WHAT IS EXPECTED: So that nothing is lost, write out all the lines below exactly.

DATA FOR THIS EXERCISE:
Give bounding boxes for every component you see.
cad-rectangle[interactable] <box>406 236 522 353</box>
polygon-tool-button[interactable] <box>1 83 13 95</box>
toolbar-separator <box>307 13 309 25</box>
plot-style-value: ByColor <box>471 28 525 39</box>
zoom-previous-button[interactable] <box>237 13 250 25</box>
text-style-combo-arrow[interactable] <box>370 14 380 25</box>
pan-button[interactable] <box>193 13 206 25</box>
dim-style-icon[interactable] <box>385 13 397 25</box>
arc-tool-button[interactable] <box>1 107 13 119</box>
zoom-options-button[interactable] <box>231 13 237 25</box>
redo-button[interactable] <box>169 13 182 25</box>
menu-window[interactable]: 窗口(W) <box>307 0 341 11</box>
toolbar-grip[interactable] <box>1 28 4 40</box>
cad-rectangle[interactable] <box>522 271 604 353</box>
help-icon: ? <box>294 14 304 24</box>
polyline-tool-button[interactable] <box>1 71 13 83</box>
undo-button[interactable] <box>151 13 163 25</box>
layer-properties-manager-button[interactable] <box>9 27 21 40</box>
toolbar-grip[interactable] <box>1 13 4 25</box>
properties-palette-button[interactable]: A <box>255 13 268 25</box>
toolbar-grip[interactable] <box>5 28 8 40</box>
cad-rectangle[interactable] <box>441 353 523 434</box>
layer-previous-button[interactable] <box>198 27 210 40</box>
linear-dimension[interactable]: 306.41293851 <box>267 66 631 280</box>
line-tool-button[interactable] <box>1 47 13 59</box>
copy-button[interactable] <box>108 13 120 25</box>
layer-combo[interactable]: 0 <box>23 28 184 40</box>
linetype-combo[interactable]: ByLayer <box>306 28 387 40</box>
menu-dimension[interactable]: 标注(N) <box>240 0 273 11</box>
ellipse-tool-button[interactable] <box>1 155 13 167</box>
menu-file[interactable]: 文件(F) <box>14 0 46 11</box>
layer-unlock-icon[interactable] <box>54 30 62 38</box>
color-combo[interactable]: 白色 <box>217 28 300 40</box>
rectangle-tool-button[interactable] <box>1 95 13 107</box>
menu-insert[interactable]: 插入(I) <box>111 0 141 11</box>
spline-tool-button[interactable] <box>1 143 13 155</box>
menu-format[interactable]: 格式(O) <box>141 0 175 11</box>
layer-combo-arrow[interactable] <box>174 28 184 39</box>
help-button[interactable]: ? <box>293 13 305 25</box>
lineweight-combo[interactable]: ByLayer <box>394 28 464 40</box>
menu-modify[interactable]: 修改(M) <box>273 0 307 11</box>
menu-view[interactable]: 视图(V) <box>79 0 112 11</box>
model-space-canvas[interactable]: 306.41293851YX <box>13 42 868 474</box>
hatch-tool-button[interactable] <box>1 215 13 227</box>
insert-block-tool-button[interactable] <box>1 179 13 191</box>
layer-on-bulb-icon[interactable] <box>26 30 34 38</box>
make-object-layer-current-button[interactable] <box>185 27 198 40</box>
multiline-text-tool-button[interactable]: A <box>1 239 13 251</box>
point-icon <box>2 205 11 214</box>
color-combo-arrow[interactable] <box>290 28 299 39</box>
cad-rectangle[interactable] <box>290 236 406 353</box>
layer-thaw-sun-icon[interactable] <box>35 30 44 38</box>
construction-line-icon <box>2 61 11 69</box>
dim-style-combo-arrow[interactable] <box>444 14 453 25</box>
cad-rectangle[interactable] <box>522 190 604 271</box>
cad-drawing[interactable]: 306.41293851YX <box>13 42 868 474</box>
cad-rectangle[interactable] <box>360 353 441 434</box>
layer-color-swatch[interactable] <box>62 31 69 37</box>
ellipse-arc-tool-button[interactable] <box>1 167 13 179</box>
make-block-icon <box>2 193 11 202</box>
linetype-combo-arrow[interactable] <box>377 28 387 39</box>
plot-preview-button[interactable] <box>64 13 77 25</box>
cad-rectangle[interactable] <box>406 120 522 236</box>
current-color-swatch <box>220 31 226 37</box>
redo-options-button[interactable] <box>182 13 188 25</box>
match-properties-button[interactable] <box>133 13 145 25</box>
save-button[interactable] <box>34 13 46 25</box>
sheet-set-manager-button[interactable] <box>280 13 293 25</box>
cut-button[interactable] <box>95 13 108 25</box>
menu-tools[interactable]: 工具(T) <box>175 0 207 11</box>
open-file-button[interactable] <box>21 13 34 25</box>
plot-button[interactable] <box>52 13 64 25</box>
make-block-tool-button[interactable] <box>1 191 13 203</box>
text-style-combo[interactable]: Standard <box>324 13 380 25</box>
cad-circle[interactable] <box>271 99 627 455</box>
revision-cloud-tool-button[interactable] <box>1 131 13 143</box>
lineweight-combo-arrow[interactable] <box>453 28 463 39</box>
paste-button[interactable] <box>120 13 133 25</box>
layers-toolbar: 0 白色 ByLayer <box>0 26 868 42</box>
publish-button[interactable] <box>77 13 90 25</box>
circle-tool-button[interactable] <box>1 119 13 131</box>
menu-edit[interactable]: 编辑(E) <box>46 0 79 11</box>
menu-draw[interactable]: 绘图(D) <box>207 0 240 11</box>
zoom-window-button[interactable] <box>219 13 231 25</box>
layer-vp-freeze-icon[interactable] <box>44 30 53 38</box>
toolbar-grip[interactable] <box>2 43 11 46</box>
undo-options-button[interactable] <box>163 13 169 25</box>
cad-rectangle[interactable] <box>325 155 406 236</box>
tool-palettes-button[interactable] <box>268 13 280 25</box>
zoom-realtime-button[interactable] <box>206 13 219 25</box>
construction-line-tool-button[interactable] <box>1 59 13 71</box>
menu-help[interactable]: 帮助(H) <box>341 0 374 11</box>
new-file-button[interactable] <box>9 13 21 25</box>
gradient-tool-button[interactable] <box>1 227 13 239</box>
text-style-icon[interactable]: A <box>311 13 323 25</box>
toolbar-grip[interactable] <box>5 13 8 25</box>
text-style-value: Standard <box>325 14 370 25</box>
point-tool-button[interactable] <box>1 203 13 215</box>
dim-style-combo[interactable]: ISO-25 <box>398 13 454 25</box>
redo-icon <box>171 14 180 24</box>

RESULT FOR THIS EXERCISE:
Give bounding boxes for every component you see.
cad-rectangle[interactable] <box>406 236 522 353</box>
polygon-tool-button[interactable] <box>1 83 13 95</box>
toolbar-separator <box>307 13 309 25</box>
plot-style-value: ByColor <box>471 28 525 39</box>
zoom-previous-button[interactable] <box>237 13 250 25</box>
text-style-combo-arrow[interactable] <box>370 14 380 25</box>
pan-button[interactable] <box>193 13 206 25</box>
dim-style-icon[interactable] <box>385 13 397 25</box>
arc-tool-button[interactable] <box>1 107 13 119</box>
zoom-options-button[interactable] <box>231 13 237 25</box>
redo-button[interactable] <box>169 13 182 25</box>
menu-window[interactable]: 窗口(W) <box>307 0 341 11</box>
toolbar-grip[interactable] <box>1 28 4 40</box>
cad-rectangle[interactable] <box>522 271 604 353</box>
help-icon: ? <box>294 14 304 24</box>
polyline-tool-button[interactable] <box>1 71 13 83</box>
undo-button[interactable] <box>151 13 163 25</box>
layer-properties-manager-button[interactable] <box>9 27 21 40</box>
toolbar-grip[interactable] <box>1 13 4 25</box>
properties-palette-button[interactable]: A <box>255 13 268 25</box>
toolbar-grip[interactable] <box>5 28 8 40</box>
cad-rectangle[interactable] <box>441 353 523 434</box>
layer-previous-button[interactable] <box>198 27 210 40</box>
linear-dimension[interactable]: 306.41293851 <box>267 66 631 280</box>
line-tool-button[interactable] <box>1 47 13 59</box>
copy-button[interactable] <box>108 13 120 25</box>
layer-combo[interactable]: 0 <box>23 28 184 40</box>
linetype-combo[interactable]: ByLayer <box>306 28 387 40</box>
menu-dimension[interactable]: 标注(N) <box>240 0 273 11</box>
ellipse-tool-button[interactable] <box>1 155 13 167</box>
menu-file[interactable]: 文件(F) <box>14 0 46 11</box>
layer-unlock-icon[interactable] <box>54 30 62 38</box>
color-combo[interactable]: 白色 <box>217 28 300 40</box>
rectangle-tool-button[interactable] <box>1 95 13 107</box>
menu-insert[interactable]: 插入(I) <box>111 0 141 11</box>
spline-tool-button[interactable] <box>1 143 13 155</box>
menu-format[interactable]: 格式(O) <box>141 0 175 11</box>
layer-combo-arrow[interactable] <box>174 28 184 39</box>
help-button[interactable]: ? <box>293 13 305 25</box>
lineweight-combo[interactable]: ByLayer <box>394 28 464 40</box>
menu-modify[interactable]: 修改(M) <box>273 0 307 11</box>
menu-view[interactable]: 视图(V) <box>79 0 112 11</box>
model-space-canvas[interactable]: 306.41293851YX <box>13 42 868 474</box>
hatch-tool-button[interactable] <box>1 215 13 227</box>
insert-block-tool-button[interactable] <box>1 179 13 191</box>
layer-on-bulb-icon[interactable] <box>26 30 34 38</box>
make-object-layer-current-button[interactable] <box>185 27 198 40</box>
multiline-text-tool-button[interactable]: A <box>1 239 13 251</box>
point-icon <box>2 205 11 214</box>
color-combo-arrow[interactable] <box>290 28 299 39</box>
cad-rectangle[interactable] <box>290 236 406 353</box>
layer-thaw-sun-icon[interactable] <box>35 30 44 38</box>
construction-line-icon <box>2 61 11 69</box>
dim-style-combo-arrow[interactable] <box>444 14 453 25</box>
cad-rectangle[interactable] <box>522 190 604 271</box>
cad-drawing[interactable]: 306.41293851YX <box>13 42 868 474</box>
cad-rectangle[interactable] <box>360 353 441 434</box>
layer-color-swatch[interactable] <box>62 31 69 37</box>
ellipse-arc-tool-button[interactable] <box>1 167 13 179</box>
make-block-icon <box>2 193 11 202</box>
linetype-combo-arrow[interactable] <box>377 28 387 39</box>
plot-preview-button[interactable] <box>64 13 77 25</box>
cad-rectangle[interactable] <box>406 120 522 236</box>
current-color-swatch <box>220 31 226 37</box>
redo-options-button[interactable] <box>182 13 188 25</box>
match-properties-button[interactable] <box>133 13 145 25</box>
save-button[interactable] <box>34 13 46 25</box>
sheet-set-manager-button[interactable] <box>280 13 293 25</box>
cut-button[interactable] <box>95 13 108 25</box>
menu-tools[interactable]: 工具(T) <box>175 0 207 11</box>
open-file-button[interactable] <box>21 13 34 25</box>
plot-button[interactable] <box>52 13 64 25</box>
make-block-tool-button[interactable] <box>1 191 13 203</box>
text-style-combo[interactable]: Standard <box>324 13 380 25</box>
cad-circle[interactable] <box>271 99 627 455</box>
revision-cloud-tool-button[interactable] <box>1 131 13 143</box>
lineweight-combo-arrow[interactable] <box>453 28 463 39</box>
paste-button[interactable] <box>120 13 133 25</box>
layers-toolbar: 0 白色 ByLayer <box>0 26 868 42</box>
publish-button[interactable] <box>77 13 90 25</box>
circle-tool-button[interactable] <box>1 119 13 131</box>
menu-edit[interactable]: 编辑(E) <box>46 0 79 11</box>
menu-draw[interactable]: 绘图(D) <box>207 0 240 11</box>
zoom-window-button[interactable] <box>219 13 231 25</box>
layer-vp-freeze-icon[interactable] <box>44 30 53 38</box>
toolbar-grip[interactable] <box>2 43 11 46</box>
undo-options-button[interactable] <box>163 13 169 25</box>
cad-rectangle[interactable] <box>325 155 406 236</box>
tool-palettes-button[interactable] <box>268 13 280 25</box>
zoom-realtime-button[interactable] <box>206 13 219 25</box>
construction-line-tool-button[interactable] <box>1 59 13 71</box>
menu-help[interactable]: 帮助(H) <box>341 0 374 11</box>
new-file-button[interactable] <box>9 13 21 25</box>
gradient-tool-button[interactable] <box>1 227 13 239</box>
text-style-icon[interactable]: A <box>311 13 323 25</box>
toolbar-grip[interactable] <box>5 13 8 25</box>
text-style-value: Standard <box>325 14 370 25</box>
point-tool-button[interactable] <box>1 203 13 215</box>
dim-style-combo[interactable]: ISO-25 <box>398 13 454 25</box>
redo-icon <box>171 14 180 24</box>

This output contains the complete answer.